5 thoughts on “On Halloween and Hospitality

  1. This was really wonderful, and gives me a lot to think about. As someone who is an outsider in my town (even though I’m from the same country…sort of), I can relate to a lot of what you said. I have now lived in my town for 13 years, but only really started to get to know people and make friends a little over a year ago.

    (Also, like you, I smile too much.)

    • Isn’t that amazing? I also find that within the American mindset, there are subcultures that approximate the Latin American experience more, and cultures that are even more closed off. I think it’s safe to assume that this is true the farther North you move, and the smaller the community is. But 13 years? Wow. What was the definitive ice-breaker for you?

  2. It’s interesting how this changes from neighborhood to neighborhood in the US. It’s not my custom to wave and say hello to everyone I pass on the street, but having moved into Ward 5 and thus having a front-row seat to the gentrification wars, I was honestly surprised at how offended some of my African-American neighbors were that when white families moved into the neighborhood, they didn’t say hello to people on the street. They took it as a snobbish refusal to acknowledge them, rather than just a different set of habits. So now I make it a point to say hello to people in my neighborhood; sometimes it’s returned and sometimes it isn’t.

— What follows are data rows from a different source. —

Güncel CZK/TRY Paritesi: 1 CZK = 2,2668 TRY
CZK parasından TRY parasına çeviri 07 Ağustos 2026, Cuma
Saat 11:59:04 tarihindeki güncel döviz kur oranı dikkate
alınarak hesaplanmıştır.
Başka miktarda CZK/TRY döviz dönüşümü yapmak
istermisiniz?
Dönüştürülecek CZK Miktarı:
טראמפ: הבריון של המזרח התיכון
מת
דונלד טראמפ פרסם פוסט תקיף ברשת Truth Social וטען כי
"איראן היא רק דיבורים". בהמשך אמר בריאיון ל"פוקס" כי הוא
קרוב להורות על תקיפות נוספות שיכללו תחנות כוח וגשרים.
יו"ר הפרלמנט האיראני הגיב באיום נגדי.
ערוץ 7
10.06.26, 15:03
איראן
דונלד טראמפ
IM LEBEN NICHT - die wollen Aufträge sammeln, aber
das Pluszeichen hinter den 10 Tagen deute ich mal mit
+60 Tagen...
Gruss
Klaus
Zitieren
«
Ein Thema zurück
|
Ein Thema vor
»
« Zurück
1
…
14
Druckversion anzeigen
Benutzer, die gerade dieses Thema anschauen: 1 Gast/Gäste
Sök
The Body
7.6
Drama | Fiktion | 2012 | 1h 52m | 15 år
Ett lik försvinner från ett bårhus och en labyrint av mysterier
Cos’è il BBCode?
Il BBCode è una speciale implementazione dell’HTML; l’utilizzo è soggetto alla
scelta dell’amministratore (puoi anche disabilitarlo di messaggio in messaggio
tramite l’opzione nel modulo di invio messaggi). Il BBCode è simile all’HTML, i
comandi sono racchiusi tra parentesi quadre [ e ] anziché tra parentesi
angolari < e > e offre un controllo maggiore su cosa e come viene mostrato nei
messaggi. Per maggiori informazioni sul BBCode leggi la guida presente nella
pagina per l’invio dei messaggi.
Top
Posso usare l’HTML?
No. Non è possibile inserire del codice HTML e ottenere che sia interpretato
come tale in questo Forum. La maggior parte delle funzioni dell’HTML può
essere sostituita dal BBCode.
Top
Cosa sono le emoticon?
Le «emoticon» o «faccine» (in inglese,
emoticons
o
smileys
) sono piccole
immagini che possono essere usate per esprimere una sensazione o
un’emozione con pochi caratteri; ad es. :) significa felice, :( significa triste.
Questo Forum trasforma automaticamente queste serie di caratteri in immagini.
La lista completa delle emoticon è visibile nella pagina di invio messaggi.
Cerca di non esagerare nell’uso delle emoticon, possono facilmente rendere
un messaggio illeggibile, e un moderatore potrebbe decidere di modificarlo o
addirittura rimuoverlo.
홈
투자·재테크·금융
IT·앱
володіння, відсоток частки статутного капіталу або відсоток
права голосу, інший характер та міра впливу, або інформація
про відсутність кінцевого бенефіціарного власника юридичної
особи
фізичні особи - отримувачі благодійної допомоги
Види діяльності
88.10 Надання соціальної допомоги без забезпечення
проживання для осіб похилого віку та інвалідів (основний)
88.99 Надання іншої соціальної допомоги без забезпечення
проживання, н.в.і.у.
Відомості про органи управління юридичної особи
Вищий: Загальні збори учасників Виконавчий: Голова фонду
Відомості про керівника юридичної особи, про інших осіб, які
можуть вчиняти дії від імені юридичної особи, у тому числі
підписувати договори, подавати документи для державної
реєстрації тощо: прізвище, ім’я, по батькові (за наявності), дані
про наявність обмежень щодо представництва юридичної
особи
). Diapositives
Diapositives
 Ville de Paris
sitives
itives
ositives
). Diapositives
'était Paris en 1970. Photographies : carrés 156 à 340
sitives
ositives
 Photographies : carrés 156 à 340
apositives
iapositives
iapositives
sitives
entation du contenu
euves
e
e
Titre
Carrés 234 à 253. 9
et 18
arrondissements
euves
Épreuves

    FWIW, the idea behind the food when someone dies is just that you are too busy crying your eyes out to feel like cooking or taking action to obtain food, but nonetheless you WILL need to eat and when that happens, it would be good if there were already some lasagna or mac-and-cheese around so you don’t have to fuss. (Stuff like that keeps/sits well, reheats well, and everyone likes it.) And something I realized when a friend’s girlfriend died suddenly: there will be people around who came to help out who don’t feel the loss as keenly, and certainly don’t want you to feel like you have to feed them but they WILL be hungry, so having food around is good for them, too. It’s intended to be a very pragmatic way to care for someone who is grieving. Though yes, it can totally come across as a creepy sort of, “Someone died? Let’s have a potluck!” thing if you aren’t accustomed to it.

    • Wow, thanks for the thoughtful comment! And yes, I have seen firsthand that cultural disconnect between the older African-American mores and the younger white people moving in and not saying hello. And I believe that part of what cost Adrian Fenty his reelection bid was the fact that he behaved more like the gentrifiers than the gentrified, or so it was perceived (it could have also been that he just didn’t play it very smart).

  3. Canadians, especially coasters, east or west, are very friendly.

    When we moved back to Moncton, we had met our neighbours in less than a week and had been offered the use of our upstairs neighbours backyard furniture. We rent the bottom half of a house and the neighbourhood is mostly the same way, a lot of duplexes and only a few single family dwellings. The next door neighbour on the left now owns the cat that the former renters of our place used to have and the neighbour on the right loans her snow blower to our upstairs neighbour during winter. They guy across the street has a dog that actually likes cats even though he barks at them and one of the neighbours just down the street walks every day with her granddaughter in the afternoon and with the little girl she babysits in the morning.

    And we’ve been back here for 14 months.

    Around here there’s no such thing as smiling too much. 🙂

    The idea behind bringing food is as Tiffany said, it’s to help out the family and friends so they don’t have to worry about providing food during the grieving time. Especially if there are kids around as kids get hungry easily. I think part of it also goes back to the fact that a lot of Maritimers at least have Celtic blood in them so this has been a natural evolution of the concept of holding a wake for the deceased.